It’s a nearly impossible challenge: Eat just one potato chip. Same goes for tater-tots, cheese, ice cream—high-fat foods can be addictive. Before you know it, you’ve finished your portion and moved on to the rest of the container.
It turns out, there may be a biological reason for that. Research from the University of Georgia at Athens suggests that high-fat foods actually change the bacteria in your gut, and make it so that we’re unable to detect the sensation that we’re full. Krzysztof Czaja, a neuroscientist at UGA College of veterinary medicine, presented the findings at the Annual Meeting of the Society for the Study of Ingestive Behavior.
Czaja and his team used about 50 rats, and fed some of them balanced diets with proteins, fats, and carbohydrates. Others had diets with a higher fat content, which had previously been proven to cause weight gain. The rats were able to eat as much as they pleased.
Scientists monitored the rats for two months. The rats on the high-fat diet ate more, and subsequently gained enough weight to be 25% larger than their peers after the same amount of time. In addition to their size, the gut microbiome in the rats on the high-fat diet had shifted. Some bacteria populations grew while others were eliminated. According to Czaja, this bacterial imbalance damaged the vagus nerve, which is responsible for signaling to the brain for when we’re full.

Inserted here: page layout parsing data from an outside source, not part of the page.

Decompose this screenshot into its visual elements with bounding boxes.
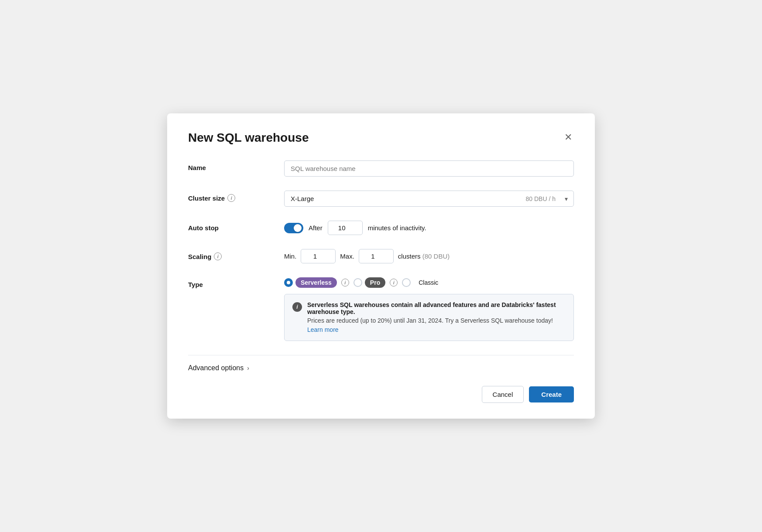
divider xyxy=(188,355,574,355)
info-box-title: Serverless SQL warehouses contain all ad… xyxy=(307,301,566,315)
auto-stop-toggle[interactable] xyxy=(284,223,303,233)
footer-buttons: Cancel Create xyxy=(188,386,574,403)
type-serverless-option[interactable]: Serverless xyxy=(284,277,337,288)
inactivity-label: minutes of inactivity. xyxy=(368,224,426,232)
serverless-radio[interactable] xyxy=(284,278,293,287)
name-label: Name xyxy=(188,160,284,171)
cluster-size-row: Cluster size i X-Small Small Medium Larg… xyxy=(188,191,574,207)
scaling-control: Min. Max. clusters (80 DBU) xyxy=(284,249,574,263)
scaling-row: Scaling i Min. Max. clusters (80 DBU) xyxy=(188,249,574,263)
min-label: Min. xyxy=(284,252,296,260)
cancel-button[interactable]: Cancel xyxy=(482,386,524,403)
pro-radio[interactable] xyxy=(354,278,362,287)
advanced-options-chevron-icon: › xyxy=(247,365,249,372)
clusters-label: clusters (80 DBU) xyxy=(398,252,450,260)
serverless-info-icon[interactable]: i xyxy=(341,279,349,286)
classic-badge: Classic xyxy=(413,277,443,288)
new-sql-warehouse-dialog: New SQL warehouse ✕ Name Cluster size i … xyxy=(167,113,595,419)
toggle-track xyxy=(284,223,303,233)
advanced-options-row[interactable]: Advanced options › xyxy=(188,364,574,372)
close-button[interactable]: ✕ xyxy=(563,131,574,144)
dialog-title: New SQL warehouse xyxy=(188,131,309,145)
type-info-box: i Serverless SQL warehouses contain all … xyxy=(284,294,574,341)
type-row: Type Serverless i Pro i Classic xyxy=(188,277,574,341)
toggle-thumb xyxy=(294,224,302,232)
name-control xyxy=(284,160,574,177)
info-box-text: Serverless SQL warehouses contain all ad… xyxy=(307,301,566,334)
cluster-size-select[interactable]: X-Small Small Medium Large X-Large 2X-La… xyxy=(284,191,574,207)
pro-info-icon[interactable]: i xyxy=(390,279,398,286)
autostop-row: After minutes of inactivity. xyxy=(284,221,574,235)
dialog-header: New SQL warehouse ✕ xyxy=(188,131,574,145)
scaling-max-input[interactable] xyxy=(359,249,394,263)
pro-badge: Pro xyxy=(365,277,385,288)
type-control: Serverless i Pro i Classic i Se xyxy=(284,277,574,341)
advanced-options-label: Advanced options xyxy=(188,364,244,372)
type-options: Serverless i Pro i Classic xyxy=(284,277,574,288)
info-box-body: Prices are reduced (up to 20%) until Jan… xyxy=(307,317,566,324)
type-label: Type xyxy=(188,277,284,288)
auto-stop-row: Auto stop After minutes of inactivity. xyxy=(188,221,574,235)
create-button[interactable]: Create xyxy=(529,386,574,402)
clusters-dbu: (80 DBU) xyxy=(422,252,450,260)
auto-stop-minutes-input[interactable] xyxy=(328,221,363,235)
cluster-size-control: X-Small Small Medium Large X-Large 2X-La… xyxy=(284,191,574,207)
auto-stop-control: After minutes of inactivity. xyxy=(284,221,574,235)
scaling-info-icon[interactable]: i xyxy=(214,252,222,260)
cluster-size-info-icon[interactable]: i xyxy=(227,194,235,202)
info-box-icon: i xyxy=(292,302,302,312)
scaling-min-input[interactable] xyxy=(301,249,336,263)
name-input[interactable] xyxy=(284,160,574,177)
cluster-size-label: Cluster size i xyxy=(188,191,284,202)
max-label: Max. xyxy=(340,252,354,260)
scaling-inputs-row: Min. Max. clusters (80 DBU) xyxy=(284,249,574,263)
after-label: After xyxy=(309,224,323,232)
name-row: Name xyxy=(188,160,574,177)
scaling-label: Scaling i xyxy=(188,249,284,260)
cluster-size-select-wrapper: X-Small Small Medium Large X-Large 2X-La… xyxy=(284,191,574,207)
type-classic-option[interactable]: Classic xyxy=(402,277,443,288)
serverless-badge: Serverless xyxy=(295,277,337,288)
auto-stop-label: Auto stop xyxy=(188,221,284,232)
type-pro-option[interactable]: Pro xyxy=(354,277,385,288)
classic-radio[interactable] xyxy=(402,278,411,287)
learn-more-link[interactable]: Learn more xyxy=(307,326,339,333)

“What our study shows is that the signals to stop eating are compromised by a damaged vagus [nerve],” Czaja told Quartz. He compared the vagus nerve to optic fibers connecting a telephone call: As long as wires are functioning, both parties can hear clearly and understand each other. “When the vagus nerve is broken, the brain cannot hear all the complete information about [the gut feeling full].” And as a result, the rats on the high-fat diet kept eating—even beyond the point where they were satiated.

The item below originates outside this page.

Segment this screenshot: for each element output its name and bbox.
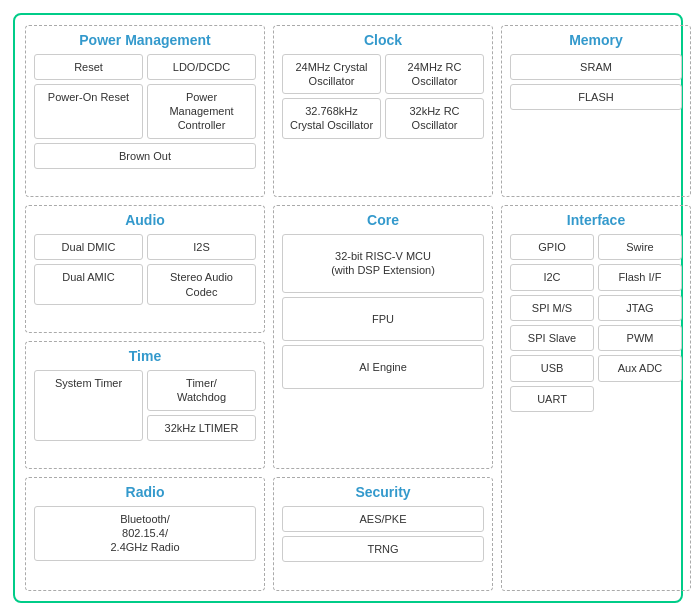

According to Czaja, the gut-brain communication in humans is very similar to rodents; he thinks that the results of this research could lead to more insight about what causes obesity. An unbalanced diet could lead to an unbalanced gut-microbiome, which could lead to a damaged vagus nerve. The next steps in his research are to examine the effects of a high-sugar diet on the gut microbiome.
Czaja believes that his research could ultimately explain why so many diets fail. When we gain weight by eating a lot of fats or sugars, we may decide to cut them out of our diet. But the damage may already be done: “By this first exposure to an unbalanced diet, we already have damaged our gut-brain communication. So even when we lose weight, we still regain it after a while because this telephone line is still broken,” he told Quartz.